Sheela-na-gig, Ballymacgibbon, Co. Mayo
Co. Mayo |
Ecclesiastical Sites
A medieval stone carving of a sheela-na-gig, one of those confrontational, sexually explicit female figures found on Irish churches and castles whose precise purpose remains debated by scholars, has had a quietly eventful afterlife in County Mayo.
The figure now sits in the porch of the modern Roman Catholic church in Cross village, a setting that feels both incongruous and oddly fitting for a carving with such a long and complicated relationship with Christian architecture.

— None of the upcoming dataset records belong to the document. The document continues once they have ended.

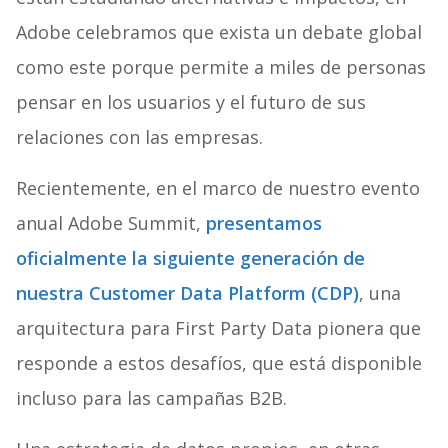
Adobe celebramos que exista un debate global
como este porque permite a miles de personas
pensar en los usuarios y el futuro de sus
relaciones con las empresas.
Recientemente, en el marco de nuestro evento
anual Adobe Summit,
presentamos
oficialmente la siguiente generación de
nuestra Customer Data Platform (CDP)
, una
arquitectura para First Party Data pionera que
responde a estos desafíos, que está disponible
incluso para las campañas B2B.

The sheela-na-gig was originally positioned in Killursagh church, where it would have occupied the kind of liminal architectural space these carvings typically favour. By 1867, when the antiquarian William Wilde recorded it as a stone figure carved in relief, it had already been removed from the church and built into a nearby coach house, a fate that was not unusual for sculptures considered embarrassing or simply inconvenient by later generations. The 1968 publication by O Lochlainn preserved Wilde's account, keeping the carving in the scholarly record even as its physical location remained uncertain. It was not until 2012 that new information confirmed both the carving's identity as a sheela-na-gig and its current whereabouts in the church porch at Cross village, a journey from medieval ecclesiastical stonework to coach house wall to modern porch entrance that spans several centuries and a fair amount of institutional amnesia.